Early industrial design professional
Raymond Loewy was one of the most prominent pioneers of industrial design. Loewy, who was born and raised in France, moved to the United States in 1919. He began his American career as a display window designer for large department stores such as Macy's and Wanamaker's. During the 1920s, he was also successful as a fashion illustrator with French-style Art Deco illustrations for magazines like Vanity Fair and Harper's Bazaar. By the interwar years, department store displays and popular periodicals had become the main avenues for raising consumer desires and propagating a new American standard of living. Loewy demonstrated a talent for both of these formats of commercial design.
By the 1930s, however, products themselves became more consciously designed to appeal to the consumer. Loewy was among the first cohort of professional designers to emerge during the Depression era. He offered independent consulting services to large American corporations. Loewy’s first industrial design commission in 1929 was to modernize a Gestetner duplicating machine. Other commissions from large corporations such as Westinghouse and the mail order firm Sears Roebuck soon followed. The design for their Coldspot refrigerator cemented his reputation and in 1937 he began to work with the Pennsylvania Railroad – his rail engine design was featured at the 1939/'40 World's Fair in New York. Loewy helped to pioneer the iconic, streamlined design that was a central aspect of “consumer engineering,” the design and marketing of goods to create consumer demand.
While postwar debates over design frequently emphasized the differences between ascetic European functionalism and the superfluous playfulness of American mass-produced goods, both commercial cultures drew on common interwar influences. After the war, Loewy became the face of “American” consumer design in Europe, appearing on the covers of magazines such as Germany’s Der Spiegel and selling his ideas through books and the European branch offices of his design bureau.

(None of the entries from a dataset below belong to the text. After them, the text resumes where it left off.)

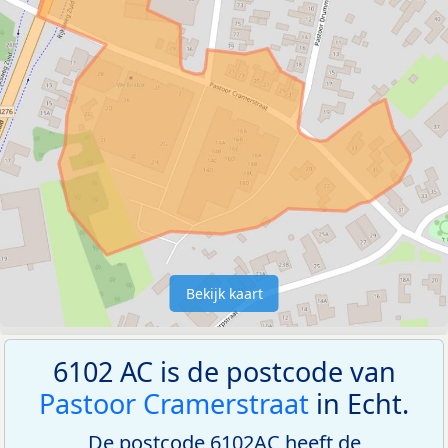
Bekijk kaart
6102 AC is de postcode van
Pastoor Cramerstraat
in Echt.
De postcode 6102AC heeft de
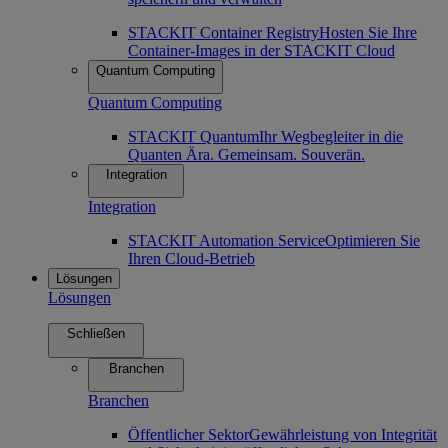
STACKIT Container Registry
Hosten Sie Ihre
Container-Images in der STACKIT Cloud
Quantum Computing
Quantum Computing
STACKIT Quantum
Ihr Wegbegleiter in die
Quanten Ära. Gemeinsam. Souverän.
Integration
Integration
STACKIT Automation Service
Optimieren Sie
Ihren Cloud-Betrieb
Lösungen
Lösungen
Schließen
Branchen
Branchen
Öffentlicher Sektor
Gewährleistung von Integrität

During the 1970s, Loewy acted as a consultant on automobile and other product designs for the Soviet Union. By that time, he had begun to focus primarily on the European market. While he was widely regarded as a proponent of quintessentially “American” design forms, Loewy never gave up his close connections to France, where he maintained business connections and a second residence. Through his network of design offices as well as through his media prominence Loewy was anexemplary transatlantic communicator in the consumer design field.